The words startled Henry. Had he just been outed as a “queen’s ass”? Hoping the joke wasn’t about him, he played it safe by not lingering for long. He loaded a cart and took it back to the elevator. Up again in the Port Orleans, Henry noticed waiters and customers gathering in the northeast corner of the floor, looking down and pointing. Curious, Henry wandered over and attempted to peer down, too, despite his having poor vision. All he thought he saw were darkly clouded streets. Must be a fire, he thought, before heading back to his dishes.19
Down on the street, Ronnie Rosenthal guided Ricky Everett from spot to spot.

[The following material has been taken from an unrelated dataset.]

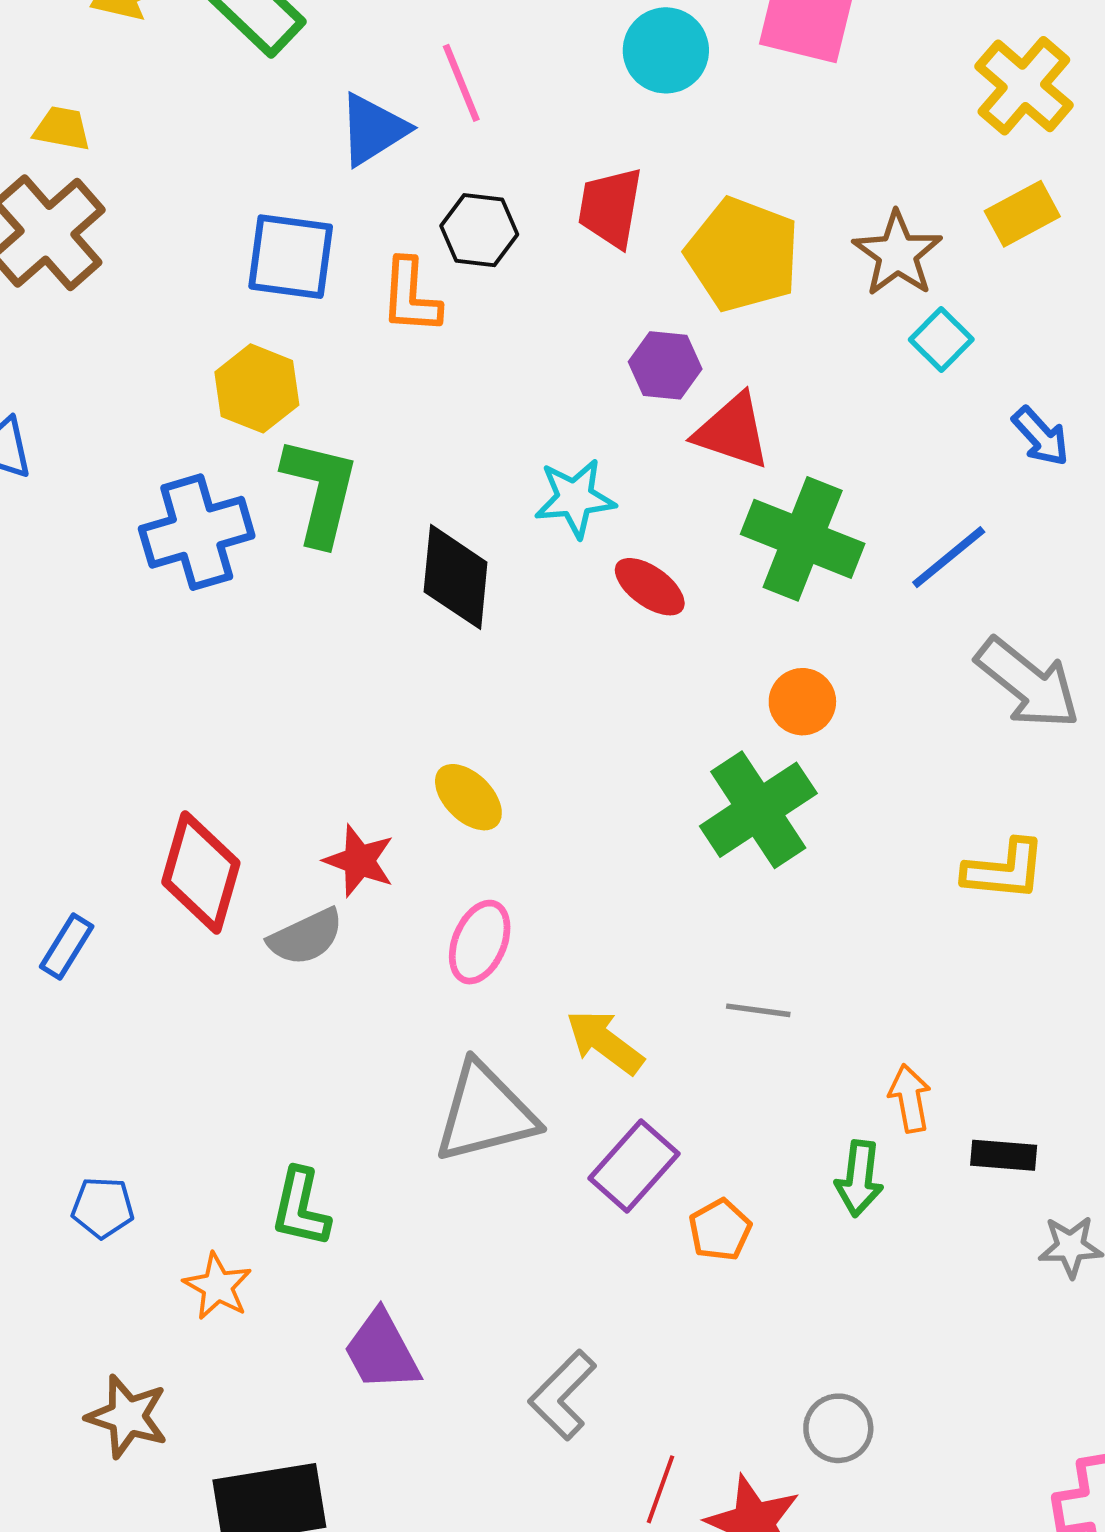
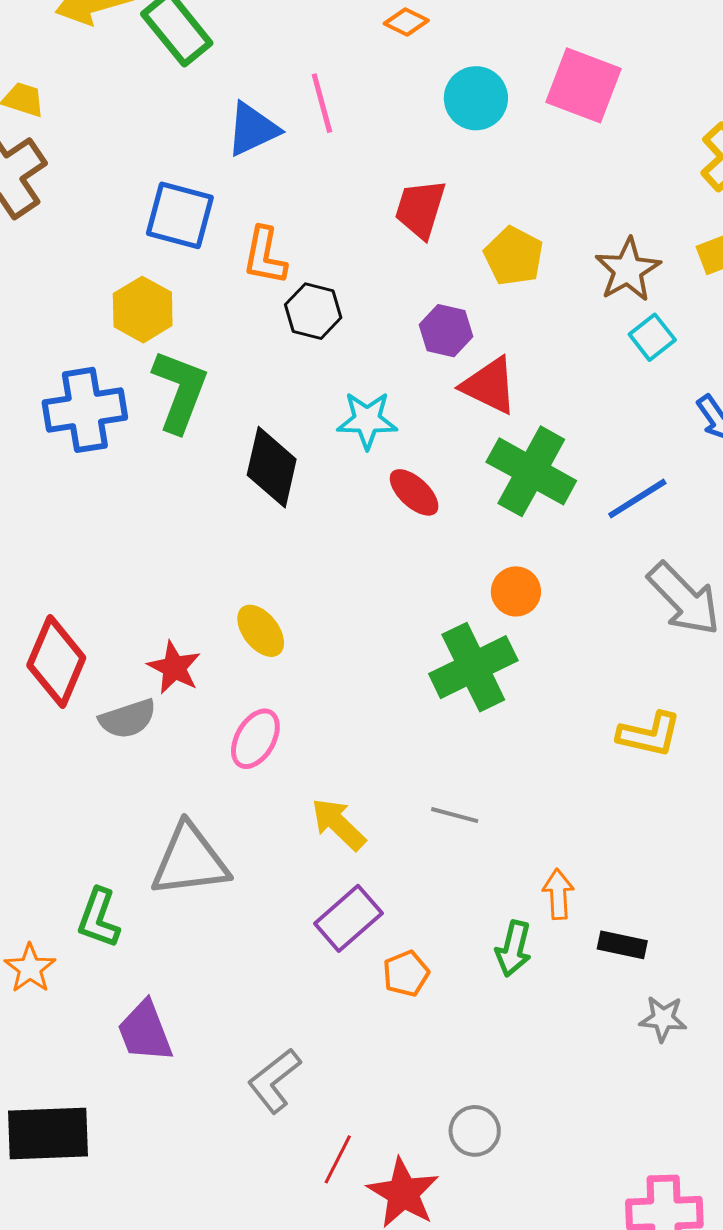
black hexagon: (479, 230) -> (313, 311), moved
yellow pentagon: (743, 255) -> (514, 256), size x0.7
gray triangle: (485, 1113) -> (190, 861), moved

Ricky was unable to see for the tears clouding his eyes. “They had all that space for people lying there,” recalled Ricky. “And they were pulling the burning clothes off of them.” By some strange fate, neither Ricky nor Ronnie turned the corner onto Chartres to witness Ricky’s best friend, pastor Bill Larson, in his final repose.20
Courtney Craighead, however, did so and became dumbstruck. The legendary essayist Michel de Montaigne once described this traumatic condition as the body’s inability to express that “torpor that paralyzes us when events surpassing our capability overwhelm us.” Indeed, Courtney Craighead struggled to inhale and exhale alongside Rusty Quinton and the other survivors who, by some miracle or some curse, were forced to look up at carnage also intended for them. Their guilt was sudden and uncontrollable.21
Courtney moved like a stranger in his own limbs. Dropping all of his social defenses, which had protected him from the dangers of wayward openness, he inadvertently used his real name when answering questions from bystanders and police.22 Just then a throng of reporters and news crews seemed to materialize, among them John LaPlace of the Times-Picayune and Bill Elders of the CBS-affiliate WWL-TV. They showed press credentials, and police lifted the tape to allow them immediate access. In this era, little adversity between police and the press seemed to exist. It was Frank Hayward, the police information officer serving as the department’s liaison to City Hall, who managed the list of journalists approved to receive official press passes.23 In the competitive field of breaking news reporting, one’s holding of a certified New Orleans press pass, which provided entrée to everything from crime scenes to city-sponsored galas, had become table stakes for working in the industry. If a press pass was denied or revoked, a journalist ran the risk of getting scooped, and thus could members of the press be favored or squeezed by the gatekeepers.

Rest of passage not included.